4. Experimental Section

Construction of contact separation mode TENG: To prepare TENG, we chose FEP thin film (thickness 0.1 mm, commercially available, with no additional surface modification before use) with strong electron acquisition ability as the solid contact surface. In order to process the induction electrode on the back of the FEP, we directly pasted the copper electrode (thickness 0.06 mm, commercially available, with no additional surface modification before use) onto the FEP film. We chose an aluminum film (thickness 0.06 mm, commercially available, with no additional surface modification before use) with strong electron acquisition capability as the other contact surface of the solid. Finally, connect and fix the manufactured FEP device with wires onto the PLA material printed substrate (with a diameter of 5.8 cm, Model [PLA-175], diameter 1.75 mm, commercially available). A layer of sponge (thickness 2 mm, commercially available, with no additional surface modification before use) was pre-applied on top of it. Another aluminum electrode is attached to silicone gel (with a diameter of 6 cm, commercially available, used for structural bonding and encapsulation of the TENG device).
Characterization and electrical measurements: The short-circuit current and open-circuit voltage were examined through a Keithley 6514 electrometer.
Testing of optocoupler circuit: The optocoupler experimental testing system consists of three parts: the signal generation module, optocoupler testing module, and data acquisition module. Firstly, use STM32 to configure a timer to generate a signal, which is output to the optocoupler input through GPIO pins. The signal parameters are dynamically adjusted through serial port commands. The optocoupler testing module adopts an independent power supply design. The data acquisition module asynchronously captures the STM32 output signal and optocoupler output signal through an electrostatic meter, and then organizes them. This experiment verifies the necessity of high-speed optocouplers in airbag systems and provides optimization basis for the timing design of STM32 control circuits.
Automotive collision function testing platform: A vehicle simulation platform was established on a template platform and validated under two typical operating conditions: (1) Under the optocoupler 2 scheme, the airbag exploded within a few milliseconds after a collision. (2) In the forward collision, under the optocoupler 2 scheme, the gas generator on the seat belt exploded within a few milliseconds after the collision.
Automotive collision IoT alarm platform: Forward collision—the system needs to complete GPS positioning after the collision and issue a call and SMS alarm within 60 s.
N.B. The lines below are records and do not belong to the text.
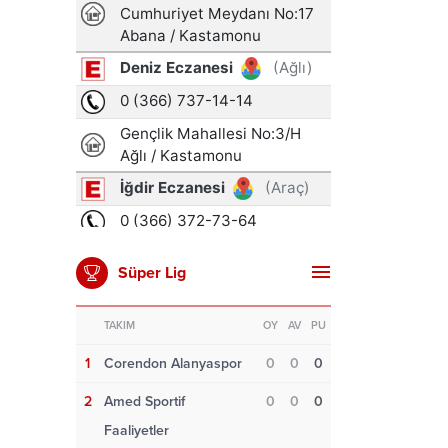
Süper Lig
TAKIM
OY
AV
PU
1
Corendon Alanyaspor
0
0
0
2
Amed Sportif
0
0
0
Faaliyetler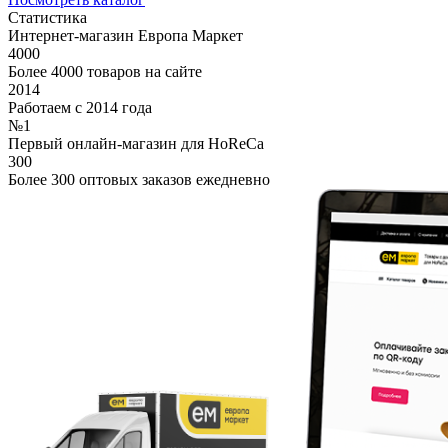
Статистика
Интернет-магазин Европа Маркет
4000
Более 4000 товаров на сайте
2014
Работаем с 2014 года
№1
Первый онлайн-магазин для HoReCa
300
Более 300 оптовых заказов ежедневно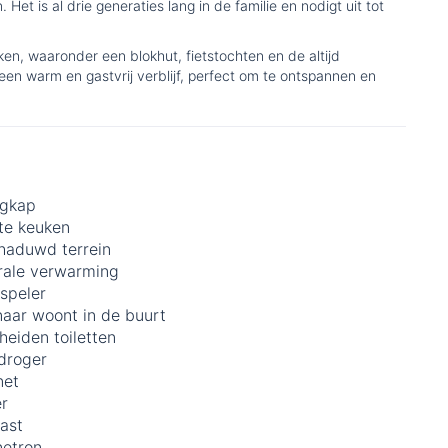
t is al drie generaties lang in de familie en nodigt uit tot
n, waaronder een blokhut, fietstochten en de altijd
en warm en gastvrij verblijf, perfect om te ontspannen en
igkap
te keuken
haduwd terrein
rale verwarming
speler
naar woont in de buurt
eiden toiletten
droger
net
er
ast
etron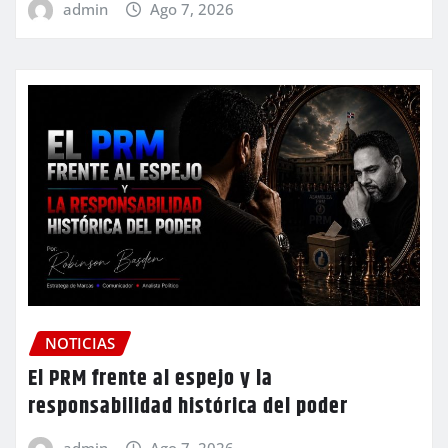
admin
Ago 7, 2026
NOTICIAS
El PRM frente al espejo y la
responsabilidad histórica del poder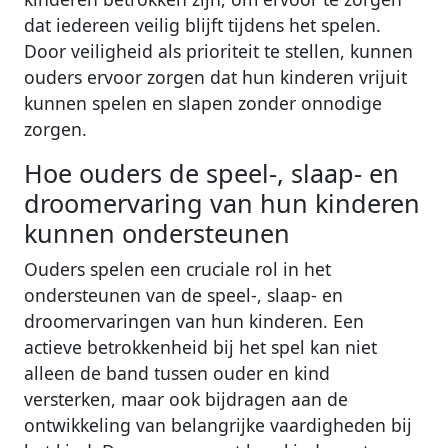
dat iedereen veilig blijft tijdens het spelen.
Door veiligheid als prioriteit te stellen, kunnen
ouders ervoor zorgen dat hun kinderen vrijuit
kunnen spelen en slapen zonder onnodige
zorgen.
Hoe ouders de speel-, slaap- en
droomervaring van hun kinderen
kunnen ondersteunen
Ouders spelen een cruciale rol in het
ondersteunen van de speel-, slaap- en
droomervaringen van hun kinderen. Een
actieve betrokkenheid bij het spel kan niet
alleen de band tussen ouder en kind
versterken, maar ook bijdragen aan de
ontwikkeling van belangrijke vaardigheden bij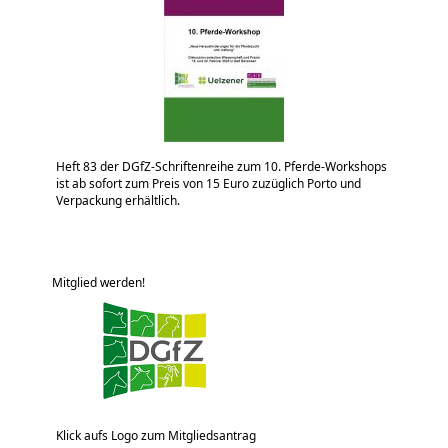
Heft 83 der DGfZ-Schriftenreihe zum 10. Pferde-Workshops
ist ab sofort zum Preis von 15 Euro zuzüglich Porto und
Verpackung erhältlich.
Mitglied werden!
Klick aufs Logo zum Mitgliedsantrag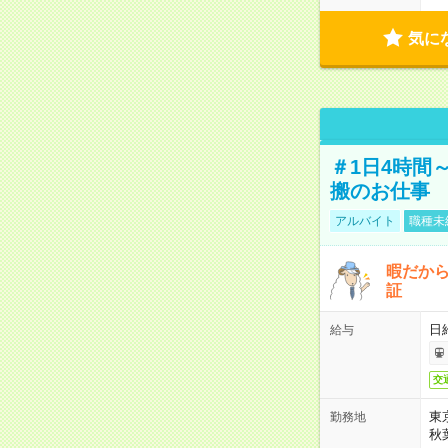
気に
＃1日4時間
搬のお仕事
アルバイト
職種未
暇だか
証
日
給与
交
東
勤務地
秋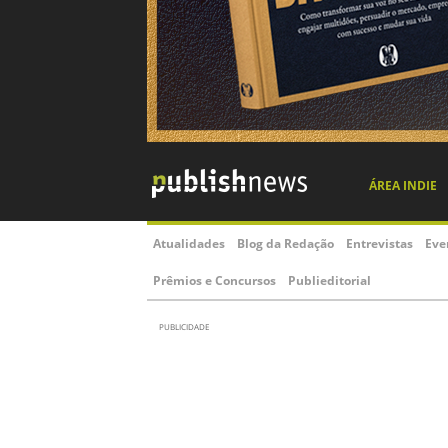
ÁREA INDIE
Atualidades
Blog da Redação
Entrevistas
Eve
Prêmios e Concursos
Publieditorial
PUBLICIDADE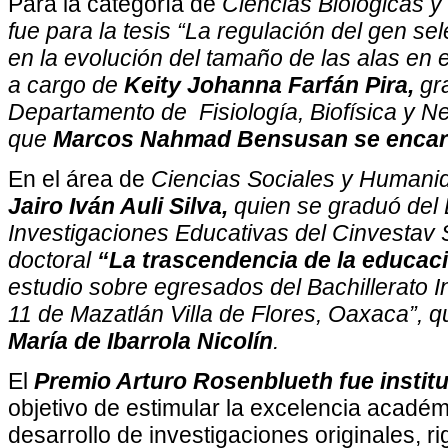
Para la categoría de
Ciencias Biológicas y 
fue para la tesis “La regulación del gen sel
en la evolución del tamaño de las alas en 
a cargo de
Keity Johanna Farfán Pira,
gr
Departamento de Fisiología, Biofísica y N
que
Marcos Nahmad Bensusan se encarg
En el área de
Ciencias Sociales y Humani
Jairo Iván Auli Silva,
quien se graduó del
Investigaciones Educativas del Cinvestav S
doctoral
“La trascendencia de la educac
estudio sobre egresados del Bachillerato I
11 de Mazatlán Villa de Flores, Oaxaca”, 
María de Ibarrola Nicolín
.
El
Premio Arturo Rosenblueth fue instit
objetivo de estimular la excelencia acadé
desarrollo de investigaciones originales, ri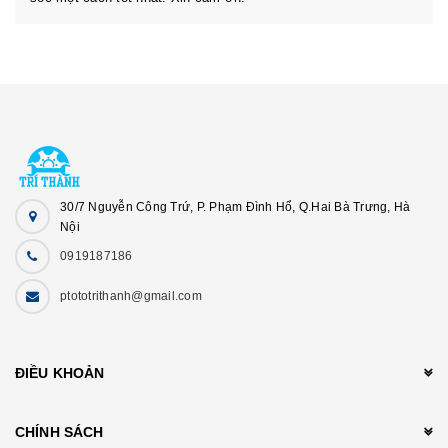
30/7 Nguyễn Công Trứ, P. Phạm Đình Hổ, Q.Hai Bà Trưng, Hà
Nội
0919187186
ptototrithanh@gmail.com
ĐIỀU KHOẢN
CHÍNH SÁCH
The GPS used is GPS (NEO-6M), and the networking module is SIM800L GSM/GPRS.
Simulation software and environment for airbags: The simulation platform is LS-DYNA. Post-processing is LS-PrePost (result analysis). The parameters of the airbag unit can be found in Figure S8 and Table S1.

Supplementary Materials

The following supporting information can be downloaded at: https://www.mdpi.com/article/10.3390/s26031043/s1, Figure S1: The corresponding photographs of the TENG device; Figure S2: Structure diagram of the gas generator; Figure S3: Photograph of the experimental set-up; Figure S4: Dynamic response of the airbag during deployment; Figure S5: Finite element simulation results of the airbag deployment process; Figure S6: The corresponding photographs of gas generator for automotive airbag; Figure S7: System hardware composition and alarm effect display.; Figure S8: Simulation parameters of airbag unit in LS-DYNA software; Table S1: The descriptions of airbag elements used in this work; Video S1: Explosion moment of gas generator in airbag; Video S2: Finite element simulation of safety airbags; Video S3: Explosion of gas generator in seat belt; Video S4: Display of Internet alarm in case of vehicle collision.

Author Contributions

Conceptualization, B.C. and J.L.; methodology, B.C.; software, B.C.; validation, B.C. and Z.G.; formal analysis, B.C.; investigation, B.C.; resources, B.C. and H.P.; data curation, B.C.; writing—original draft preparation, B.C.; writing—review and editing, J.L.; visualization, B.C. and Z.G.; supervision, J.L.; project administration, B.C.; funding acquisition, J.L. All authors have read and agreed to the published version of the manuscript.

Funding

This research received no external funding.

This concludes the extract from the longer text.